Невзирая на это, он с большим удовольствием позавтракал вместе со всеми на помолвке бригадира и Зинаиды и весело плясал с другими «под голос», как вдруг в комнату вошел д'Аржантон. Появление поэта — необыкновенно величественного, в черных перчатках — произвело на веселое общество такое же впечатление, какое, должно быть, производит появление пустельги на стаю резвящихся ласточек. Если уж человек, как говорится, настроил себя на определенный лад, ему не так-то легко изменить свое расположение духа. Поведение д'Аржантона это подтверждало. Сколько ему ни втолковывали, что деньги нашлись, что невиновность Джека всеми признана и что, поехав в Эндре, он разминулся со вторым письмом директора, который поспешил рассеять досадное недоразумение, вызванное его первым письмом, поэт продолжал держаться все так же чопорно и неприступно. Он собственными глазами видел, что все эти славные люди обращались с учеником, как с родным, что папаша Рудик дружески похлопывал его по плечу и называл «голубчиком», а Зинаида сжимала своими сильными руками голову мальчика и ласково ерошила ему волосы, предвкушая, что вскоре она получит право так же обращаться с головою бригадира Манжена, но это ничего в нем не изменило. Д'Аржантон в самых выспренних выражениях высказал Рудику сожаление, что на его долю выпало столько тяжелых переживаний, и просил принять извинения от него самого и от матери Джека.

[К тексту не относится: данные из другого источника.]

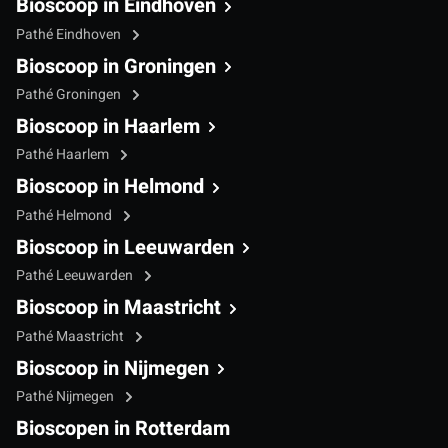
Bioscoop in Eindhoven
Pathé Eindhoven
Bioscoop in Groningen
Pathé Groningen
Bioscoop in Haarlem
Pathé Haarlem
Bioscoop in Helmond
Pathé Helmond
Bioscoop in Leeuwarden
Pathé Leeuwarden
Bioscoop in Maastricht
Pathé Maastricht
Bioscoop in Nijmegen
Pathé Nijmegen
Bioscopen in Rotterdam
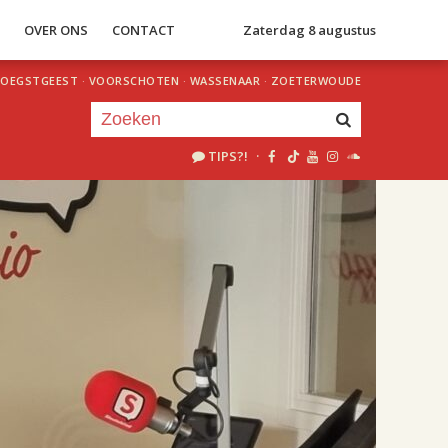
S
OVER ONS
CONTACT
Zaterdag 8 augustus
OEGSTGEEST
·
VOORSCHOTEN
·
WASSENAAR
·
ZOETERWOUDE
TIPS?!
·
Je luistert nu naar
uur 1 van 2
«
Vorig uur
Volgend uur
»
18.00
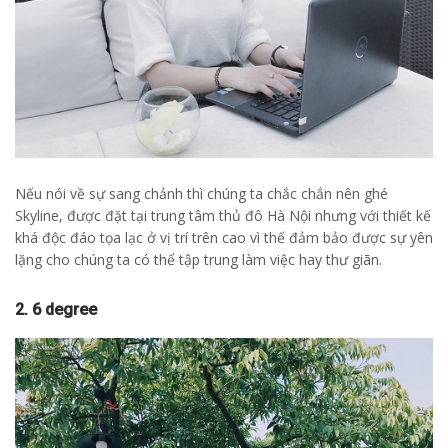
Nếu nói về sự sang chảnh thì chúng ta chắc chắn nên ghé
Skyline, được đặt tại trung tâm thủ đô Hà Nội nhưng với thiết kế
khá độc đáo tọa lạc ở vị trí trên cao vì thế đảm bảo được sự yên
lặng cho chúng ta có thể tập trung làm việc hay thư giãn.
2. 6 degree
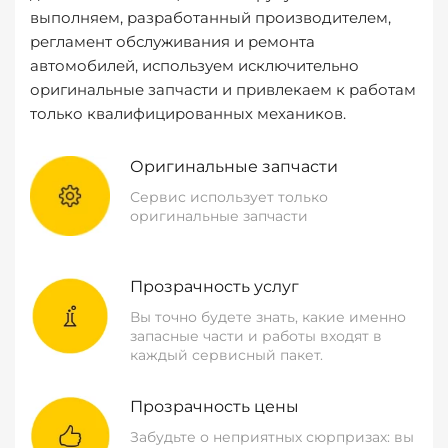
выполняем, разработанный производителем,
регламент обслуживания и ремонта
автомобилей, используем исключительно
оригинальные запчасти и привлекаем к работам
только квалифицированных механиков.
Оригинальные запчасти
Сервис использует только
оригинальные запчасти
Прозрачность услуг
Вы точно будете знать, какие именно
запасные части и работы входят в
каждый сервисный пакет.
Прозрачность цены
Забудьте о неприятных сюрпризах: вы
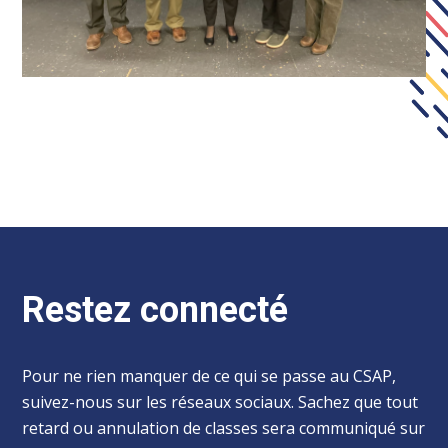
Restez connecté
Pour ne rien manquer de ce qui se passe au CSAP,
suivez-nous sur les réseaux sociaux. Sachez que tout
retard ou annulation de classes sera communiqué sur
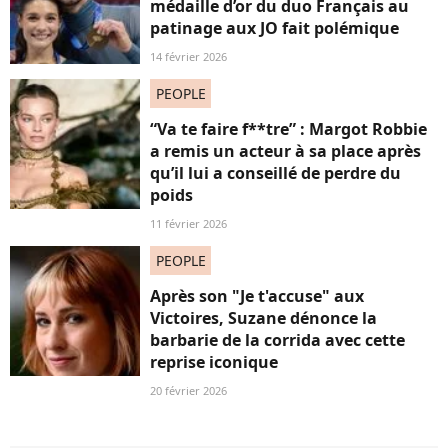
médaille d’or du duo Français au
patinage aux JO fait polémique
14 février 2026
PEOPLE
“Va te faire f**tre” : Margot Robbie
a remis un acteur à sa place après
qu’il lui a conseillé de perdre du
poids
11 février 2026
PEOPLE
Après son "Je t'accuse" aux
Victoires, Suzane dénonce la
barbarie de la corrida avec cette
reprise iconique
20 février 2026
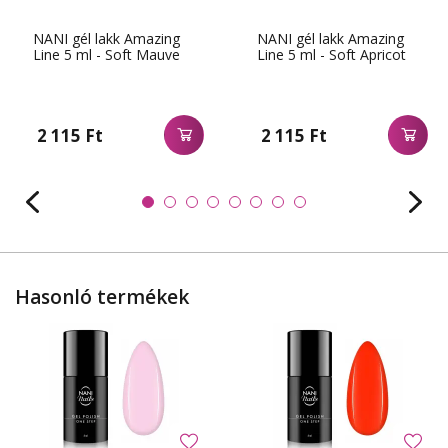
NANI gél lakk Amazing
NANI gél lakk Amazing
Line 5 ml - Soft Mauve
Line 5 ml - Soft Apricot
2 115 Ft
2 115 Ft
Hasonló termékek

— Скорее я должен извиниться перед бедным пареньком… — возражал мастер.

Д'Аржантон его не слушал. Он разглагольствовал о чести, о долге и об ужасных тупиках, куда заводит дурное поведение. Хотя с Джека было снято главное обвинение, у него было достаточно причин быть смущенным: мальчик вспоминал злосчастный день в Нанте и то, в каком плачевном состоянии нашел его бригадир Манжен, который, разумеется, ничего не забыл. Вот почему он краснел во время бесконечной проповеди поэта, мнившего себя непогрешимым судьей, и не знал, как себя вести. Битый час-д'Аржантон расточал перед этими славными людьми свое красноречие и нагнал на них тоску и нестерпимую скуку. В конце концов папаша Рудик не выдержал.

— Вы столько времени говорите, что у вас, верно, в горле пересохло, — простодушно сказал мастер и велел поднести гостю кувшинчик отменного сидра и гречишную лепешку, испеченную Зинаидой к завтраку.

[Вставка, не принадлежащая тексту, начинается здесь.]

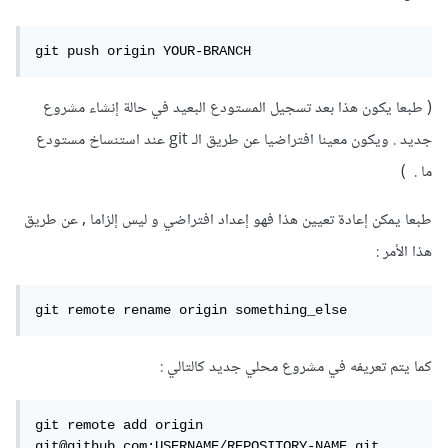
git push origin YOUR-BRANCH
( طبعا يكون هذا بعد تسجيل المستودع البعيد في حالة إنشاء مشروع
جديد . ويكون معينا افتراضيا عن طريق الـ git عند استنساخ مستودع
ما . )
طبعا يمكن إعادة تعيين هذا فهو إعداد افتراضي و ليس إلزاما , عن طريق
هذا الأمر :
git remote rename origin something_else
كما يتم تعريفه في مشروع محلي جديد كالتالي :
git remote add origin 
git@github.com:USERNAME/REPOSITORY-NAME.git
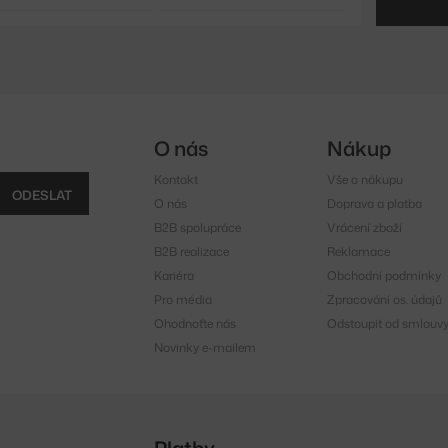
O nás
Nákup
Kontakt
Vše o nákupu
ODESLAT
O nás
Doprava a platba
B2B spolupráce
Vrácení zboží
B2B realizace
Reklamace
Kariéra
Obchodní podmínky
Pro média
Zpracování os. údajů
Ohodnoťte nás
Odstoupit od smlouv
Novinky e-mailem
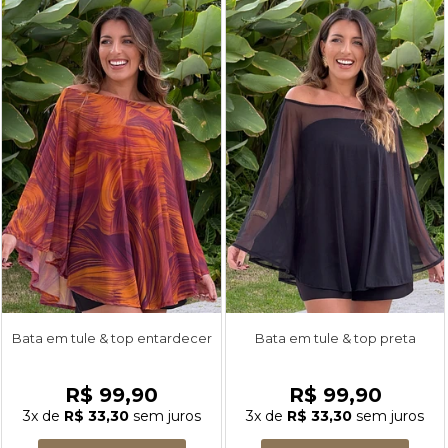
Bata em tule & top entardecer
Bata em tule & top preta
R$ 99,90
R$ 99,90
3x
de
R$ 33,30
sem juros
3x
de
R$ 33,30
sem juros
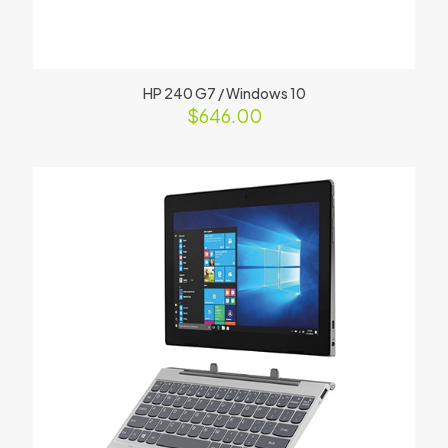
HP 240 G7 / Windows 10
$
646.00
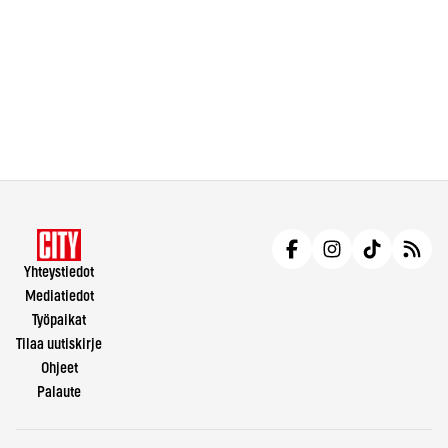
Yhteystiedot
Mediatiedot
Työpaikat
Tilaa uutiskirje
Ohjeet
Palaute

Право же, у этой лепешки был такой соблазнительный вид, корочка ее так аппетитно золотилась, что поэт, как известно, любивший покушать, поддался искушению и проделал в ней такую громадную брешь, какая могла поспорить разве только с той, что в свое время проделал нож Белизера в пресловутом окороке.

Из длиннющей речи, которую Джек выслушал, он усвоил только одно: оказывается, д'Аржантон проделал это далекое путешествие, чтобы привести в Эндре деньги и избавить его от позора, от скамьи подсудимых. И в самом деле, с пафосом разыгрывая эту комедию, поэт не преминул извлечь пользу из лежавших у него в бумажнике кредитных билетов — он все приговаривал, похлопывая себя по карману: «Я привез деньги…» Мальчик, вообразив в простоте душевной, что д'Аржантон не пожалел шести тысяч франков для того, чтобы спасти его, стал уже думать, что он ошибался, что тот вовсе не такой дурной и неприятный человек, а холодность его напускная… Никогда еще Джек не был так почтителен, так внимателен к «врагу», а д'Аржантон, пораженный этой внезапной переменой, не узнавал больше «норовистого коня» и, как всегда, приписывал ее своему благотворному влиянию. Он сказал себе:

«Я укротил его».

Эта мысль, равно как и сердечный прием, оказанный ему в доме Рудиков, привели его в отличное настроение.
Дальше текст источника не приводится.